Nice : D
Now make stuff to see if a point x,y is on parabolic vector [(x1, y1), (x2, y2), (x3, y3)] and to see if a circle intersects a parabola and if a circle intersects a vector : D.
The circle would be used for units or w/e and the points would be used for spells or w/e.
I guess a lot of stuff still needs to be created >.<
CircleIntersectsTriangle
CircleIntersectsEllipse
CircleIntersectsCircle
CircleIntersectsParabola
CircleIntersectsParabolicVector
CircleIntersectsCircle
CircleIntersectsRectangle
CircleIntersectsSquare
All of the above for Rectangles, Squares, Triangles, and Ellipses too and the below
IntersectsLine
IntersectsVector
Plus we need to get the Steiner Ellipse working given a triangle so that we can form the smallest possible ellipse defined by a triangle.

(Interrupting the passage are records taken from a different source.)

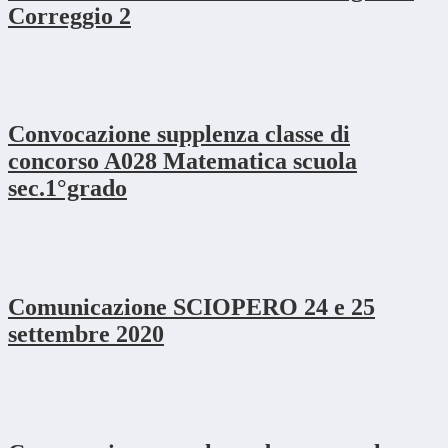
Correggio 2
Convocazione supplenza classe di
concorso A028 Matematica scuola
sec.1°grado
Comunicazione SCIOPERO 24 e 25
settembre 2020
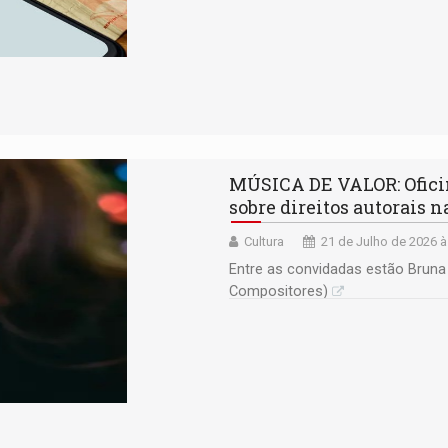
MÚSICA DE VALOR: Oficin
sobre direitos autorais 
Cultura
21 de Julho de 2026 à
Entre as convidadas estão Bruna 
Compositores)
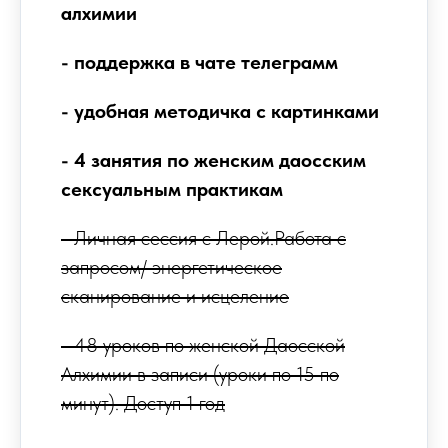
алхимии
- поддержка в чате телеграмм
- удобная методичка с картинками
- 4 занятия по женским даосским
сексуальным практикам
- Личная сессия с Лерой.Работа с
запросом/ энергетическое
сканирование и исцеление
- 48 уроков по женской Даосской
Алхимии в записи (уроки по 15 по
минут). Доступ 1 год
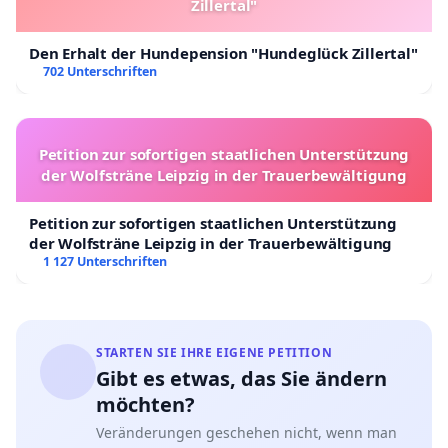
Zillertal"
Den Erhalt der Hundepension "Hundeglück Zillertal"
702 Unterschriften
Petition zur sofortigen staatlichen Unterstützung
der Wolfsträne Leipzig in der Trauerbewältigung
Petition zur sofortigen staatlichen Unterstützung
der Wolfsträne Leipzig in der Trauerbewältigung
1 127 Unterschriften
STARTEN SIE IHRE EIGENE PETITION
Gibt es etwas, das Sie ändern
möchten?
Veränderungen geschehen nicht, wenn man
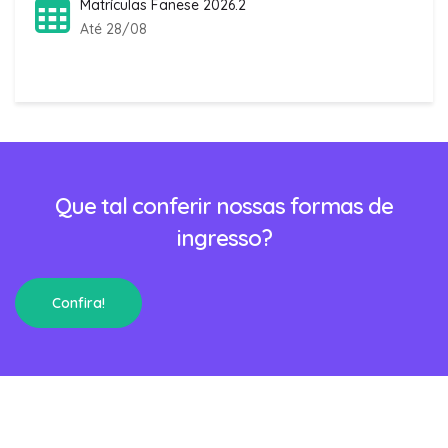
Matrículas Fanese 2026.2
Até 28/08
Que tal conferir nossas formas de
ingresso?
Confira!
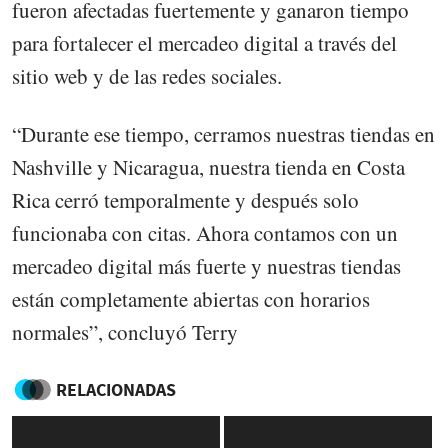
fueron afectadas fuertemente y ganaron tiempo
para fortalecer el mercadeo digital a través del
sitio web y de las redes sociales.
“Durante ese tiempo, cerramos nuestras tiendas en
Nashville y Nicaragua, nuestra tienda en Costa
Rica cerró temporalmente y después solo
funcionaba con citas. Ahora contamos con un
mercadeo digital más fuerte y nuestras tiendas
están completamente abiertas con horarios
normales”, concluyó Terry
RELACIONADAS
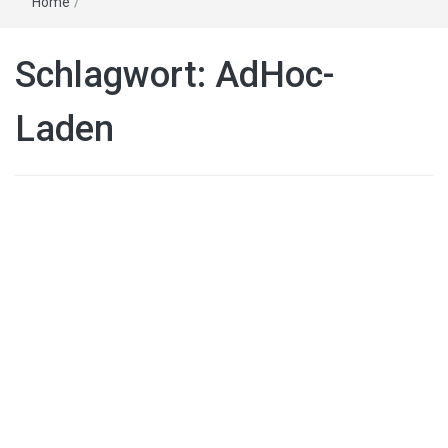
Home
/
Schlagwort:
AdHoc-
Laden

A unit's range is defined by 4 right triangles: (left, front), (right front), (left, back), (right, back), which in turn defines 2 rectangles: (left, front, right), (left, back, right) and 4 arcs (one arc per hypotenuse of each triangle).
The arcs are defined by the 4 steiner circumellipses formed by the 4 right triangles and the rectangles (over hypotenuse) formed by each triangle (remember each triangle is half of a rectangle).
I'm working on that last problem there, but I've yet to figure it out : P.
We also need stuff for checking to see if shapes are inside of shapes >.<, like is a line segment inside of a circle.
There also needs to be functions to see how much a shape is within another shape. For example, how much a circle is inside of a square. These functions need to return a percent. For example, if a circle intersects with a square and half of that circle is in the square, then it'd return .5 (50%).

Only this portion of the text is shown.